Problem details> Pictures should be omitted; restate word for word the lines from the one holding "Locate an element" through the last line of the entries below.
The records: Begin
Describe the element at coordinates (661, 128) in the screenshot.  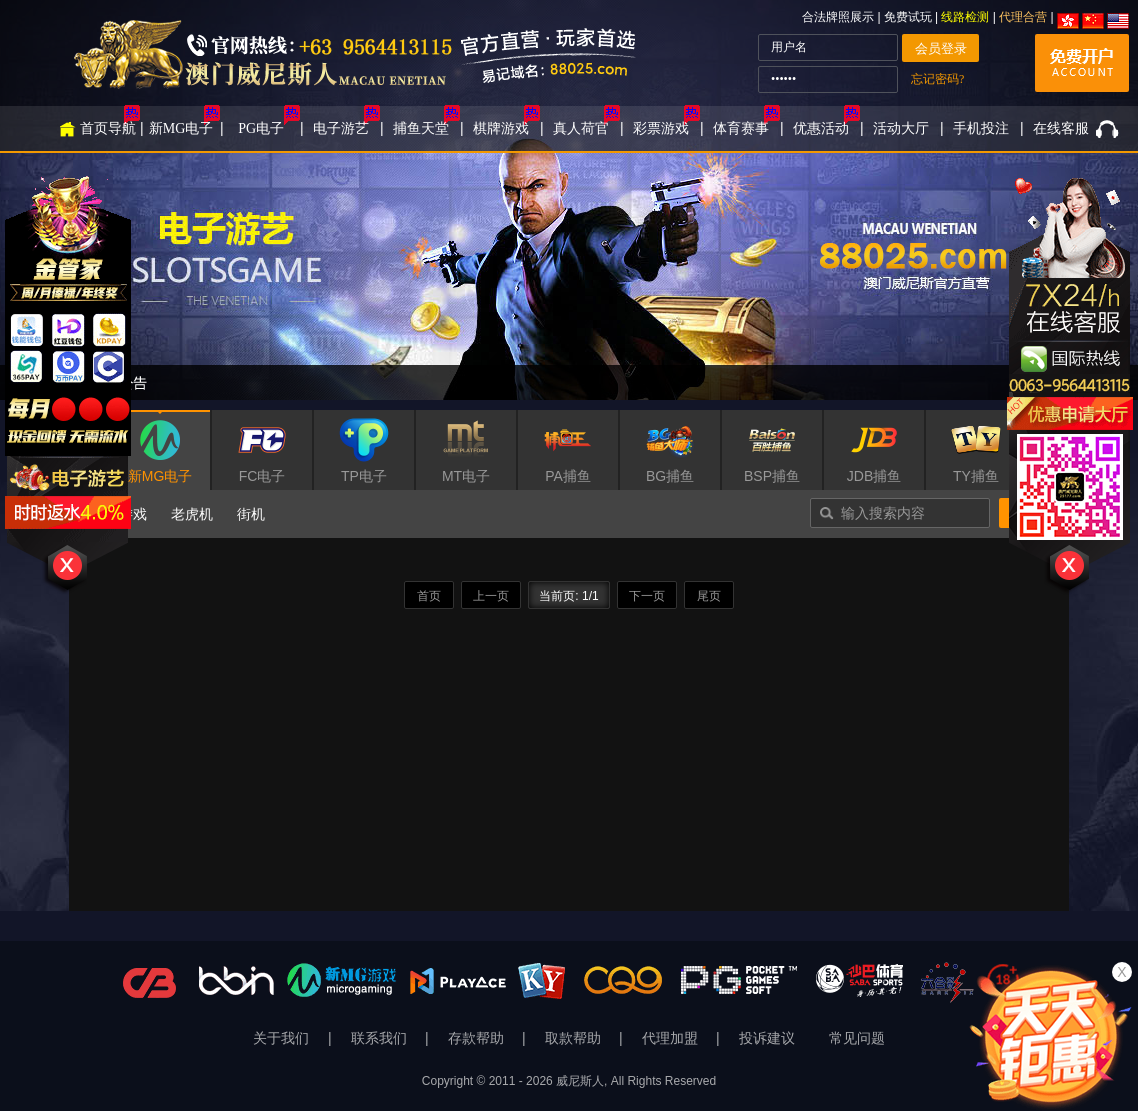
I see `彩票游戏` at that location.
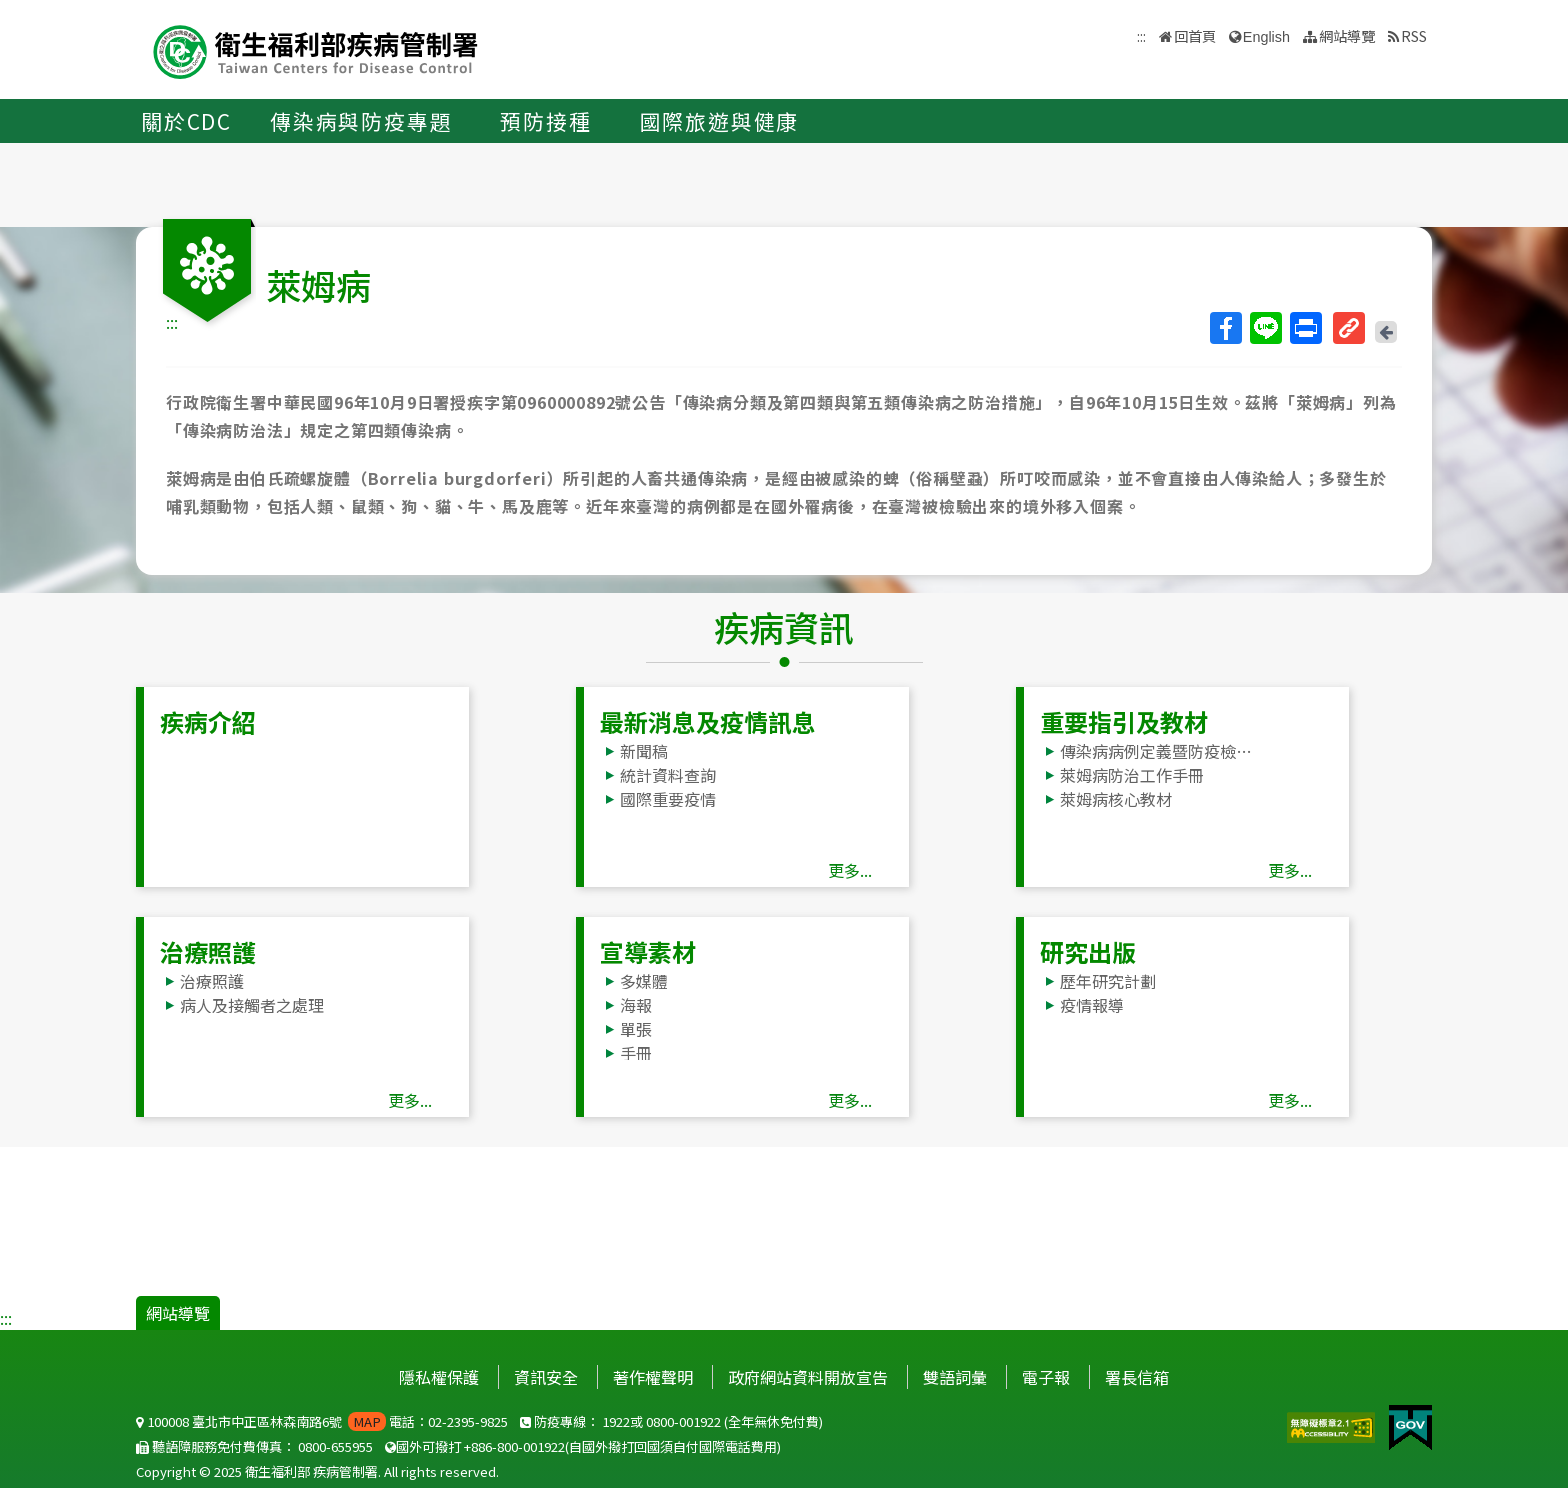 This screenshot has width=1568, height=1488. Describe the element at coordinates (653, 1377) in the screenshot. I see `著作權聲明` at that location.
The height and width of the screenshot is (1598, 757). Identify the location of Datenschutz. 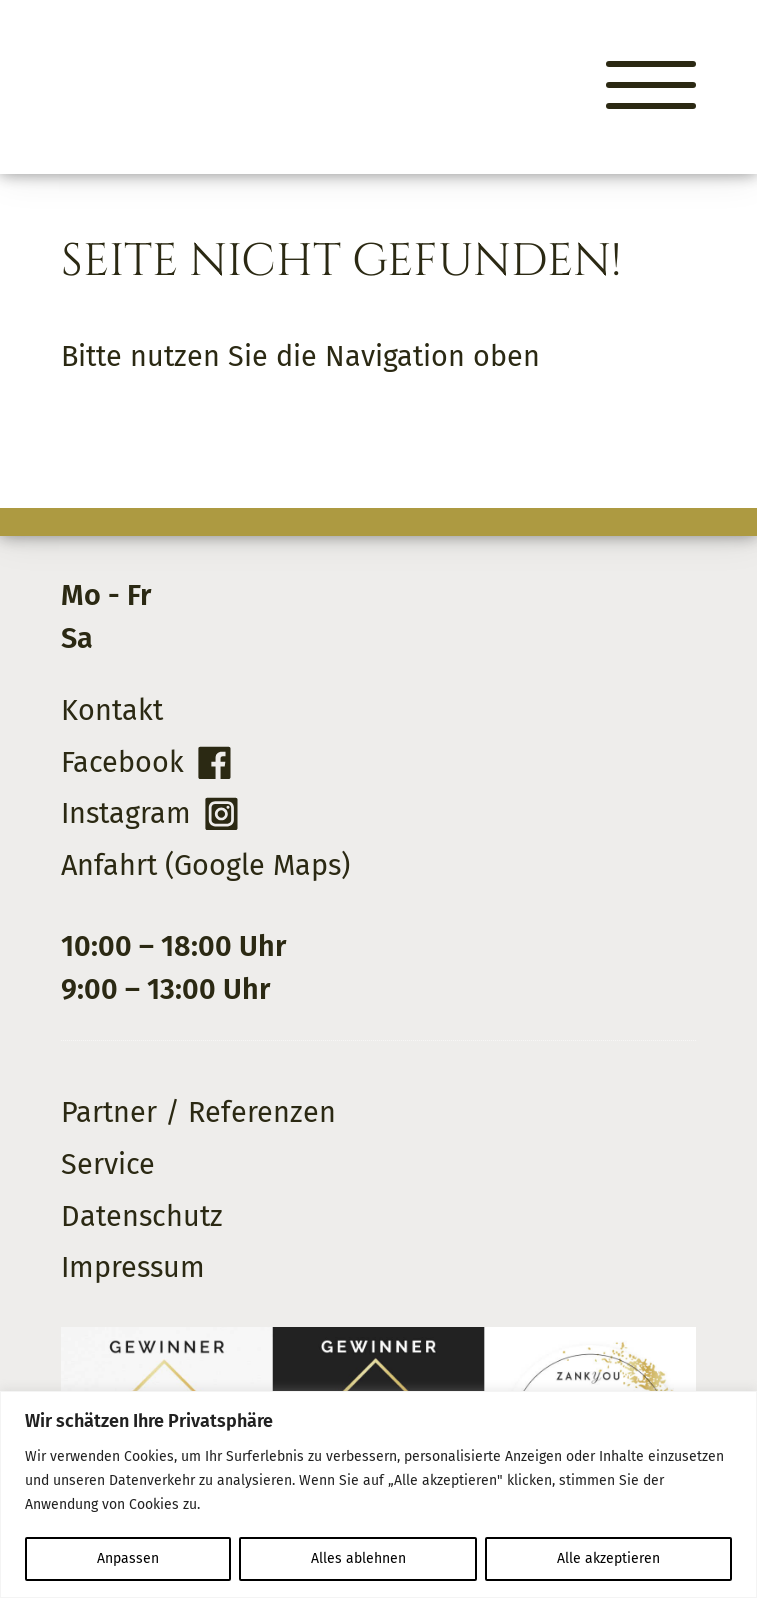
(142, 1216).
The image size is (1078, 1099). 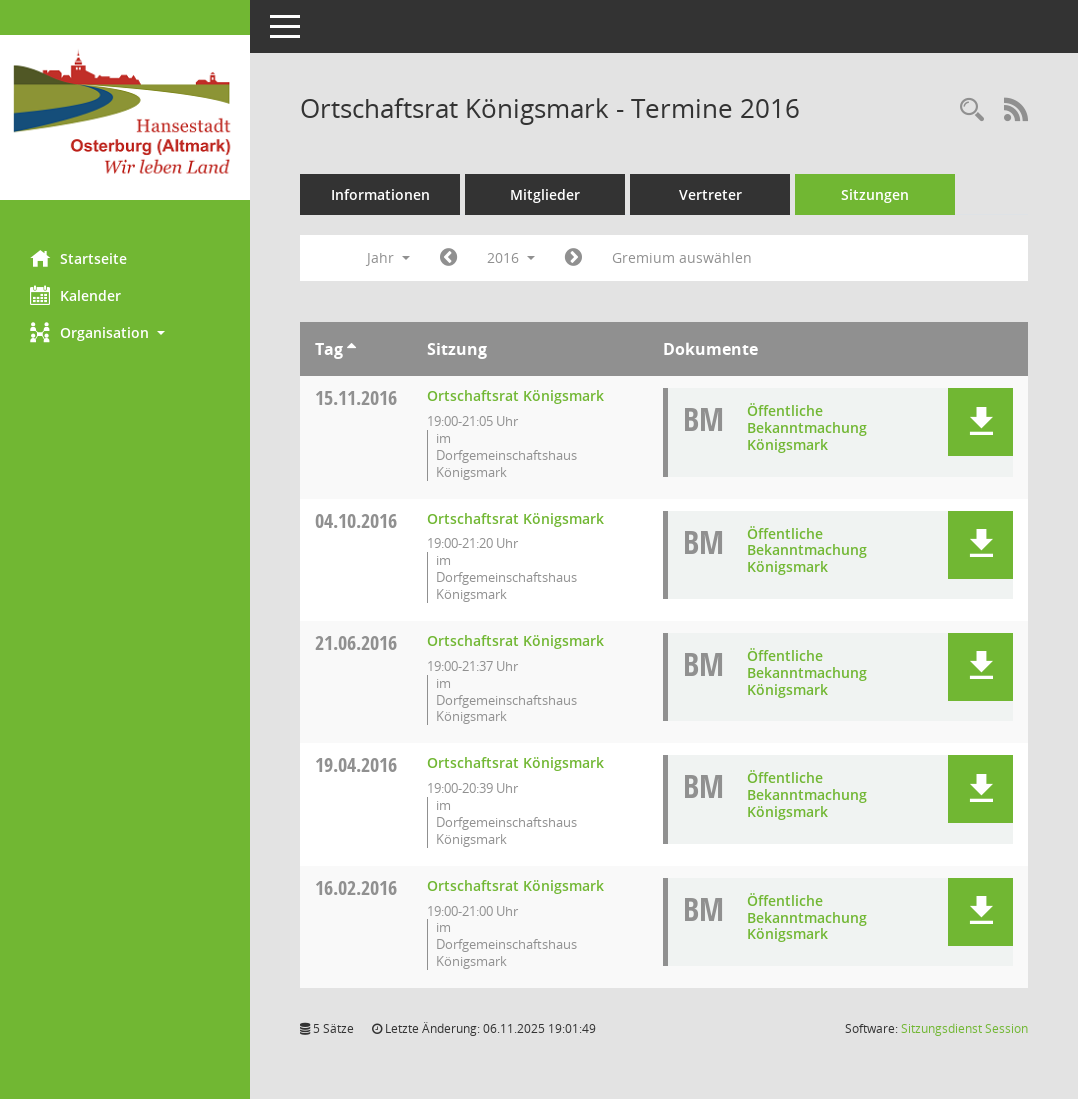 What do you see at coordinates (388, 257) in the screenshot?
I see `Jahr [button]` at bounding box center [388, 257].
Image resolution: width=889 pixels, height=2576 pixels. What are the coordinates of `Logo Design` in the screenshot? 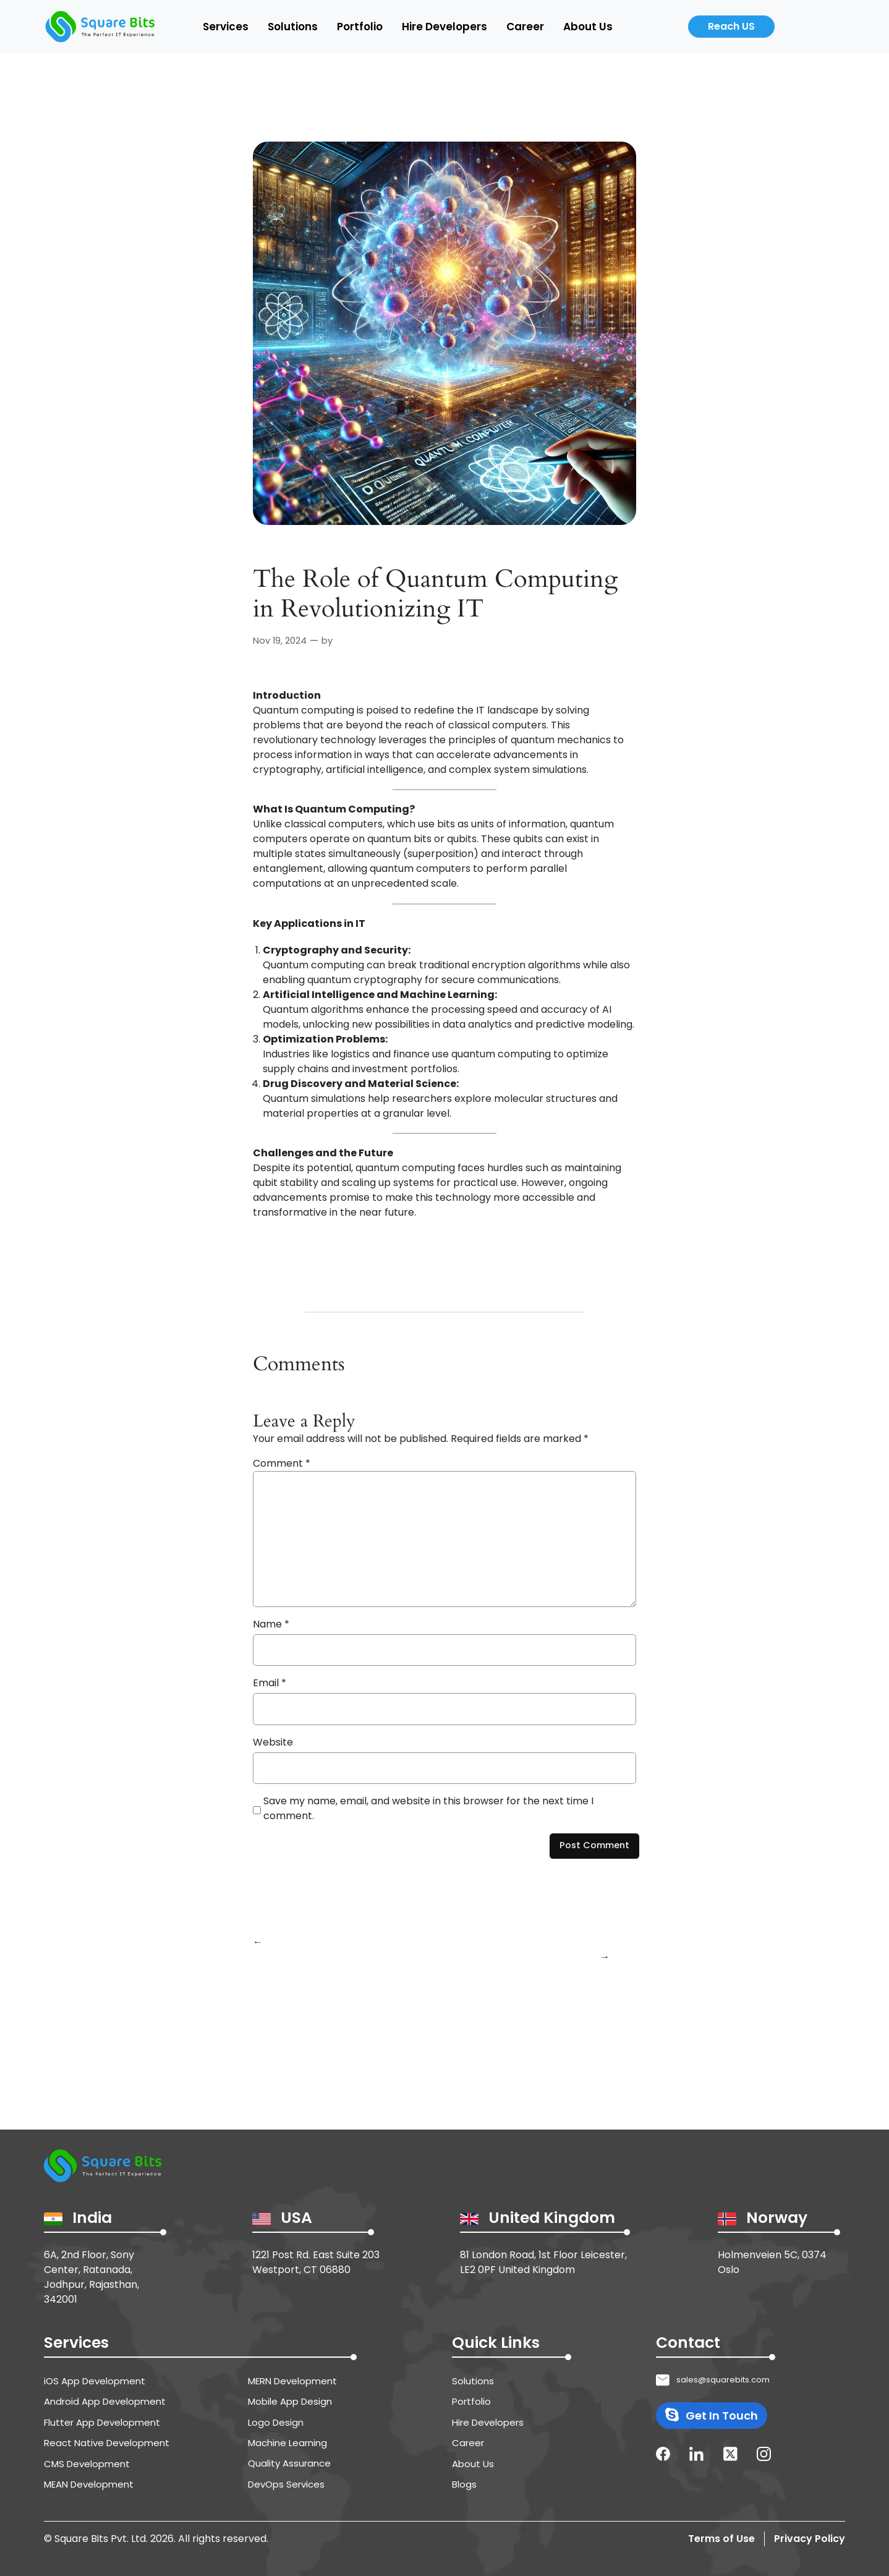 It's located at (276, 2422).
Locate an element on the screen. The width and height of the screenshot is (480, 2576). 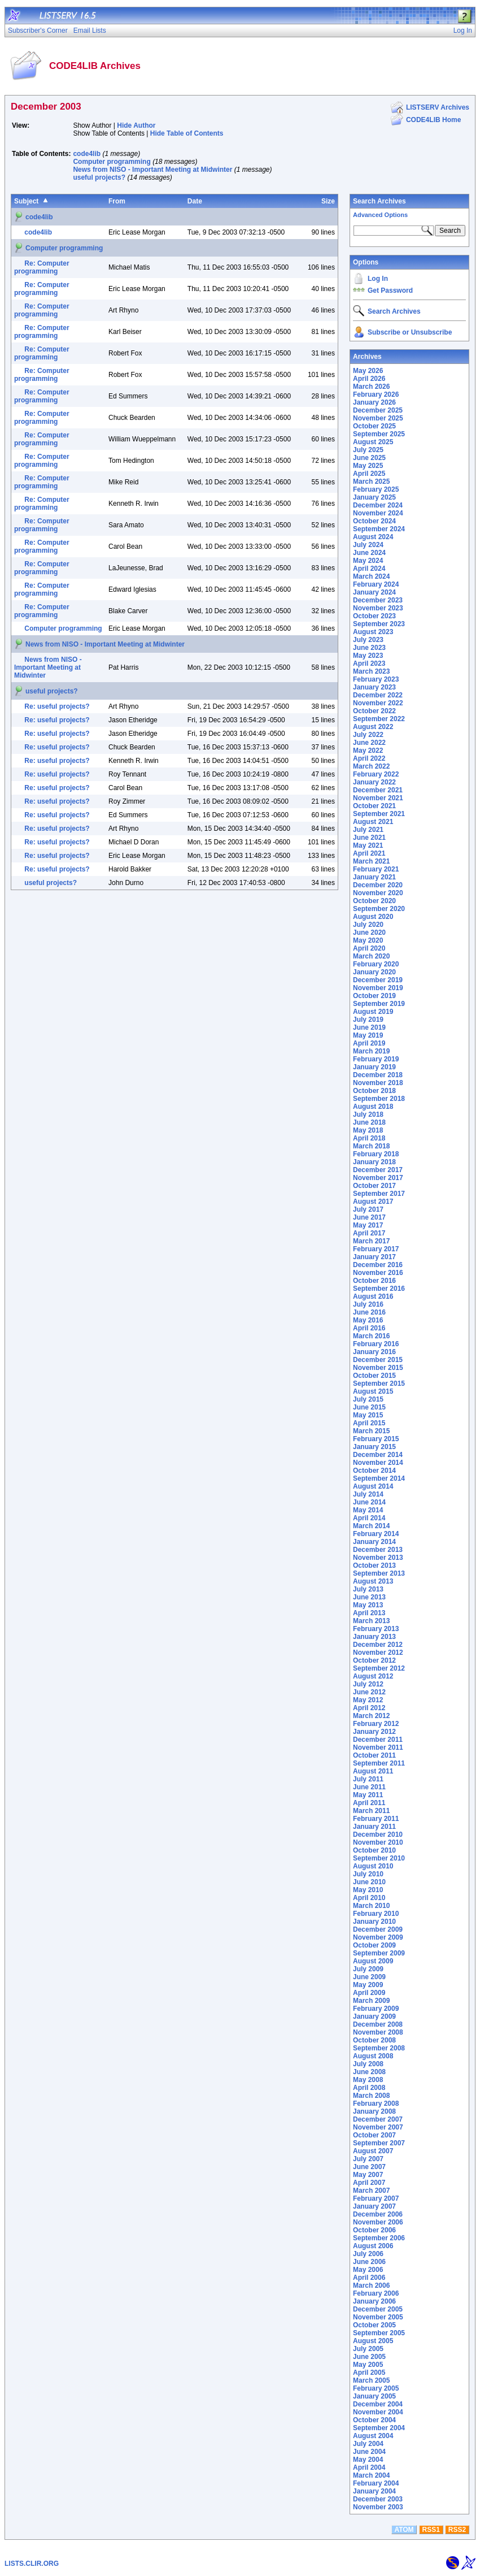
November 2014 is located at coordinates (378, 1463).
The records: End
Solved problem>
Locate an element on the screen. The width and height of the screenshot is (480, 2576). 
November 2014 is located at coordinates (378, 1463).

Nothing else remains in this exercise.